Hanno portato i colori nella tecnologia e per questo hanno vinto il Nobel per la Chimica 2023: Moungi G. Bawendi (nella foto), Louis E. Brus e Alexei I. Ekimov sono stati i primi a capire che nel mondo delle nanoparticelle le regole della chimica tradizionale non valgono più e che sono le dimensioni a determinare le proprietà, come il colore. A comportarsi in questo modo bizzarro sono i quantum dot, o punti quantici, le particelle di materiali semiconduttori alla base di una tecnologia destinata ad avere grandi sviluppi in moltissimi campi, dalle comunicazioni al fotovoltaico, da pc, tv e lampade a sensori utili per le diagnosi mediche.
I punti quantici, «hanno molte proprietà affascinanti e inusuali. Soprattutto, assumono colori diversi a seconda delle loro dimensioni», ha detto il presidente del Comitato Nobel per la Chimica Johan Åqvist. Che nel nanomondo potessero accadere cose simili era previsto dalla comunità scientifica, ma per molto tempo non ci sono stati gli strumenti per poter controllare le dimensioni delle nanoparticelle e in molti sono stati convinti a lungo che questo campo di ricerca non avrebbero potuto portare ad applicazioni pratiche.
Qualcosa di nuovo è accaduto all’inizio degli anni Ottanta, quando Ekimov è riuscito a ottenere, in un vetro colorato, i primi effetti quantistici legati alle dimensioni di nanoparticelle di cloruro di rame e a dimostrare che erano proprio le dimensioni a determinare gli effetti quantistici.
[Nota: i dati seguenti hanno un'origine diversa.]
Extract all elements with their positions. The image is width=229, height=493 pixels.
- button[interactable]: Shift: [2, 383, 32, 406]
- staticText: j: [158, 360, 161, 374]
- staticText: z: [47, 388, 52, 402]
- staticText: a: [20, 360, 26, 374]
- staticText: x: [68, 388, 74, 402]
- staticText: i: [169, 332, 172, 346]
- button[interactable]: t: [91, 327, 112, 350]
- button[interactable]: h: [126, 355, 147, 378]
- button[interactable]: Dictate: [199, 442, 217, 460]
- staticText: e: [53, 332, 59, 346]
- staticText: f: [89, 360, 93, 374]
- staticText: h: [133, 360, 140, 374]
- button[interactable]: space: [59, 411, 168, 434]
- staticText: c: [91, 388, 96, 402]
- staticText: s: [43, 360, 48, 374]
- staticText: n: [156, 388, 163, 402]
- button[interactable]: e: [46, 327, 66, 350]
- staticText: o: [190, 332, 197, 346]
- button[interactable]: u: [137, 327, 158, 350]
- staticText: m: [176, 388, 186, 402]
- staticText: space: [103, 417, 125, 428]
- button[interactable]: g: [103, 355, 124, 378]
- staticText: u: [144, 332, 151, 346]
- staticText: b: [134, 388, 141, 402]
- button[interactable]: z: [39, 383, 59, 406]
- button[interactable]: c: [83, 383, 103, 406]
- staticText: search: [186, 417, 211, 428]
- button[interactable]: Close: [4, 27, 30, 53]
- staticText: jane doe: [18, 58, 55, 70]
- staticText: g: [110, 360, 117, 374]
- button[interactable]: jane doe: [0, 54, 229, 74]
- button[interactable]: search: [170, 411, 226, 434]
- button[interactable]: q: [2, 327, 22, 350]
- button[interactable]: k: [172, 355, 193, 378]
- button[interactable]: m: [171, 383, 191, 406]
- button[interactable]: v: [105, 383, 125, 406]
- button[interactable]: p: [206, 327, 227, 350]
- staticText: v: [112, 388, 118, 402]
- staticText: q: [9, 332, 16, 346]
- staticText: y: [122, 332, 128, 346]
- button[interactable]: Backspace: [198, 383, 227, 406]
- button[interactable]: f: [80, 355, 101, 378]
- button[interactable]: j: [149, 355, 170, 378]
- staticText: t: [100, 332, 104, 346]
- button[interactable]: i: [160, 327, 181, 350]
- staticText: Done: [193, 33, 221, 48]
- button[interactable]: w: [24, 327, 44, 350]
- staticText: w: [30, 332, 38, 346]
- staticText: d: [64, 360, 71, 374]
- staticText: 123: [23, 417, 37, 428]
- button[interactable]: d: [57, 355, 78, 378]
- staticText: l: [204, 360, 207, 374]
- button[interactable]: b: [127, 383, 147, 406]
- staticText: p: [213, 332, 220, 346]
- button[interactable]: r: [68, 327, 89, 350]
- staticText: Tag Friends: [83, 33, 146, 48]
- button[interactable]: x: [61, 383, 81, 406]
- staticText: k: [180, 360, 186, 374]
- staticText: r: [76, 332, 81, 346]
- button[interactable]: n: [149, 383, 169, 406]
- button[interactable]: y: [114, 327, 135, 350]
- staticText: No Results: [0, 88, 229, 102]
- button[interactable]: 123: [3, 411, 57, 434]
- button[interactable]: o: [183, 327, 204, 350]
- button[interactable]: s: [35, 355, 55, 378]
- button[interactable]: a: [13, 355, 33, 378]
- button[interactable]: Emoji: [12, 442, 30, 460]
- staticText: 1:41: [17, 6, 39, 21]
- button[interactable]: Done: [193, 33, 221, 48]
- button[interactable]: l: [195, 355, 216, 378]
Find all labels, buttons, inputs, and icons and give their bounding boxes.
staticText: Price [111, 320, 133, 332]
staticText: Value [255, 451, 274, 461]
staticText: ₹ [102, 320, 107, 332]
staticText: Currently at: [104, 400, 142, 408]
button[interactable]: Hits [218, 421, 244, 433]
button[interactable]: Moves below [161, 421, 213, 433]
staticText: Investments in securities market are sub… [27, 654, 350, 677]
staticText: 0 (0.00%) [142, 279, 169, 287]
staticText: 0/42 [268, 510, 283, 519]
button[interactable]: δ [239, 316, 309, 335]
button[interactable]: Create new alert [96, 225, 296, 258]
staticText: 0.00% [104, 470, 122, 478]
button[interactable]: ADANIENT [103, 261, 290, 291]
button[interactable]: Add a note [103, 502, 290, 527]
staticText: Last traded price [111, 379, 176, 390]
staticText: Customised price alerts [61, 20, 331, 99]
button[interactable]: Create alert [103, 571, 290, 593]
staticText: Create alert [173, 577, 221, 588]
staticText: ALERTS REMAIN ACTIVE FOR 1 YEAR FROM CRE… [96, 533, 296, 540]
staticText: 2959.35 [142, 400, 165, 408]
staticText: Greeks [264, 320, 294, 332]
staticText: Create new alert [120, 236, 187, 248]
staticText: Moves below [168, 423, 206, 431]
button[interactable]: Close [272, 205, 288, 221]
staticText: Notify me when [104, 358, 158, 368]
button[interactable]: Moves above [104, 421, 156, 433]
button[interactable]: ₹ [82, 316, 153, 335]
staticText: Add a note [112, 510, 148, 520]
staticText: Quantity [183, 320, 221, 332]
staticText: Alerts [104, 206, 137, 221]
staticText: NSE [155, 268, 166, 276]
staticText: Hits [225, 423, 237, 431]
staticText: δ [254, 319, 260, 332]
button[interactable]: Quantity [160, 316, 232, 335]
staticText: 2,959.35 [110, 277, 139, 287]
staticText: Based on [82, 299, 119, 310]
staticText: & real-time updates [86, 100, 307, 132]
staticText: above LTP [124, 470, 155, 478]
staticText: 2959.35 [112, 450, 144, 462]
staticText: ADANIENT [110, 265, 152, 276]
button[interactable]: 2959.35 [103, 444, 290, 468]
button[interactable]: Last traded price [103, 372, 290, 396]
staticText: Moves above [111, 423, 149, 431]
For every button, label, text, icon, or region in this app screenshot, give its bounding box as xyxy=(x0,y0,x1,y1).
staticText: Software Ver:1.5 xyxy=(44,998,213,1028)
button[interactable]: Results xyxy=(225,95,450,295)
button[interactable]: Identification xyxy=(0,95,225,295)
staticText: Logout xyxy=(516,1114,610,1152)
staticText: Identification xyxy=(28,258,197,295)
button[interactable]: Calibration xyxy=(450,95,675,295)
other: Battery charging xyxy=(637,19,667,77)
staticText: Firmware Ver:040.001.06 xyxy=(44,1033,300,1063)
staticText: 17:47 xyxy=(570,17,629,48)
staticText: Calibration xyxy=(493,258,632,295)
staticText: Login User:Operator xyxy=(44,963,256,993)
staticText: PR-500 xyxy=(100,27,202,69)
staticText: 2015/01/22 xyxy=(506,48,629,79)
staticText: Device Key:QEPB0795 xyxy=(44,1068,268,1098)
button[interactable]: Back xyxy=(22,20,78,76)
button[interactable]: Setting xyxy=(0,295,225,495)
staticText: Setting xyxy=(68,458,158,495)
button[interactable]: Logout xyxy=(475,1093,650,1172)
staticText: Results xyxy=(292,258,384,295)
Settantotto anni, nato nell’ex Unione Sovietica, dove ha studiato, e poi il lavoro nell’azienda americana Nanocrystals Technology, Ekimov ricorda ancora la «sorpresa» di trovarsi davanti a quei primi risultati, la cui conferma ha richiesto quasi un anno di lavoro.
Pochi anni più tardi, Brus ha dimostrato un fenomeno analogo nelle particelle libere di muoversi in un fluido. «È stato un grande sforzo di collaborazione», ha detto Brus nell’intervista rilasciata alla Fondazione Nobel, ricordando gli anni di lavoro con tanti colleghi e amici a partire da 40 anni fa, soprattutto in una fucina di innovazione come i Bell Labs. È il più anziano dei tre premiati e ha svolto la maggior parte della carriera nella Columbia University, dove ha anche studiato.
Il più giovane dei tre è invece Bawend, 62 anni, nato in Francia e trasferito negli Stati Uniti fin dai tempi dell’università. Oggi insegna nel Massachusetts Institute of Technology. È stato lui a perfezionare la tecnica, nel 1993, riuscendo a controllare la produzione di punti quantici in modo da assicurare un alto livello di qualità.
Oggi i punti quantici illuminano i monitor dei pc e gli schermi Qled (quantum dot led) delle tv, sono anche alla base di alcune lampade a Led e di sensori per studiare i tessuti biologici. Nel futuro di questa tecnologia ci sono dispositivi elettronici flessibili, sensori miniaturizzati, celle solari più sottili e comunicazioni quantistiche. È una scoperta che ha «un futuro importante», ha osservato Lidia Armelao, direttrice del dipartimento di Chimica e materiali del Consiglio Nazionale delle Ricerche. Bawendi, Brus ed Ekimov «sono un punto di riferimento», anche per i tanti ricercatori che in Italia lavorano sui punti quantici, un campo in cui, ha rilevato l’esperta, «l’Italia ha un’ottima squadra di ricerca».